1. A method of determining a prognosis for a subject diagnosed with a leukemia comprising: i) measuring the level of caspase-3 present in a biological sample from said subject; ii) measuring the number of circulating lymphocytes in a biological sample of peripheral blood from said subject; iii) calculating a caspase-3 index by normalizing the measured caspase-3 level to the number of circulating lymphocytes; and iv) diagnosing the subject as having a poor prognosis wherein the caspase-3 index is greater than a specified cut-off value.

2. The method of claim 1, wherein the biological sample is blood serum or plasma.

3. The method of claim 1, wherein the leukemia is selected from the group consisting of: chronic lymphocytic leukemia, acute lymphoblastic leukemia, acute myelogenous leukemia, chronic myelogenous leukemia, hairy cell leukemia, T-cell prolymphocytic leukemia, large granular lymphocytic leukemia and myelodysplastic syndrome.

4. The method of claim 3, wherein the leukemia is B-cell chronic lymphocytic leukemia.

5. The method of claim 4, wherein the cut-off value is at least 8 pmol/min/100 lymphocytes.

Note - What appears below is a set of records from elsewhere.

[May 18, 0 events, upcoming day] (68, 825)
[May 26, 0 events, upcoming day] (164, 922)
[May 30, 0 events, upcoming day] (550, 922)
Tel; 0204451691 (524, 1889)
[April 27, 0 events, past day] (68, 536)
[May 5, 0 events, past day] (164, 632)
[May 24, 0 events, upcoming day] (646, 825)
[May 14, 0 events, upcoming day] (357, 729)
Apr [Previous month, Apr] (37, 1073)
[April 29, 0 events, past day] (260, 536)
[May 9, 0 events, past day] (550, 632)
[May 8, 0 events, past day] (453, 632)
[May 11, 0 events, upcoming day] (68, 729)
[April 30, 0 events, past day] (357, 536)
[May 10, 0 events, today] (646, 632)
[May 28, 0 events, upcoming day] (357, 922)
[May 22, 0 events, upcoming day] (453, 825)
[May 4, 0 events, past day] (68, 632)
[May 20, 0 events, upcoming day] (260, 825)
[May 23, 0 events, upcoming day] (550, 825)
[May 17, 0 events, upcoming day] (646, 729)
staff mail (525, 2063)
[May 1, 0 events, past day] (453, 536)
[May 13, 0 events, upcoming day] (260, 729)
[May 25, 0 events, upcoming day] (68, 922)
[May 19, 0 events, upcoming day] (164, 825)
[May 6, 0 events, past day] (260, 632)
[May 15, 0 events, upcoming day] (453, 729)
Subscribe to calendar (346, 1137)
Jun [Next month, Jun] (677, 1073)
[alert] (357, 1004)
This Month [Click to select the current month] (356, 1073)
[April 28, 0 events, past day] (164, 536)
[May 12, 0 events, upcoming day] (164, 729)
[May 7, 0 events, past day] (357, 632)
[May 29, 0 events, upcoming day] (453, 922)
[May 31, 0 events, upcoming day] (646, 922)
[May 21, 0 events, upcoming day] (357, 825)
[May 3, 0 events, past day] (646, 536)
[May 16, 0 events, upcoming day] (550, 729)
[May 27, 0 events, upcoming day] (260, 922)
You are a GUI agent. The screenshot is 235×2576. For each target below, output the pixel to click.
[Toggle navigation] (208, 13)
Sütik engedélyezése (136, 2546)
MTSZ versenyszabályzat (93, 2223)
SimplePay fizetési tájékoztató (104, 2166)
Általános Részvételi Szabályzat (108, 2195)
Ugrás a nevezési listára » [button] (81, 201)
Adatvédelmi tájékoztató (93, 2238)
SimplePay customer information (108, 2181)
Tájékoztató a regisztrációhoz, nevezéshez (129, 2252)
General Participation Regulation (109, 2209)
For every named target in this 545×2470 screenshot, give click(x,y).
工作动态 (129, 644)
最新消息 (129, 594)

6. The method of claim 3, wherein the leukemia is acute myelogenous leukemia.

7. The method of claim 6, wherein the cut-off value is at least 14 pmol/min/1000 lymphocytes.

8. The method of claim 1, wherein the poor prognosis is reduced survival time.

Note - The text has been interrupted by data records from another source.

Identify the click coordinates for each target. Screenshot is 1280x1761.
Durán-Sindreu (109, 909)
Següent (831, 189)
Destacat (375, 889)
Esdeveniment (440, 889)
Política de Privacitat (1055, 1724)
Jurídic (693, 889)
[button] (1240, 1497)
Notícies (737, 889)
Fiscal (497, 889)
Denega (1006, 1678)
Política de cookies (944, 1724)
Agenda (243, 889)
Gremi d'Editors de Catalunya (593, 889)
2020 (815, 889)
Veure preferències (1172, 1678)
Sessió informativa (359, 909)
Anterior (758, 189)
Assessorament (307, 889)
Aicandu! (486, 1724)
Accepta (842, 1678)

9. The method of claim 1, wherein the level of caspase-3 is measured by the amount of caspase-3 protein present in the biological sample or the amount of caspase-3 enzymatic activity present in the biological sample.

10. The method of claim 9, wherein the amount of caspase-3 enzymatic activity present in the biological sample is measured by an assay comprising a caspase-3 peptide substrate.

11. The method of claim 10, wherein the substrate comprises the peptide DEVD.

12. The method of claim 11, wherein the substrate is the peptide DEVD is linked to the fluorescent moiety 7-amino-4-methylcoumarin (AMC), 7-amino-4-trifluoromethylcoumarin (AFC) or the colorimetric moiety p-nitroanilide (pNA).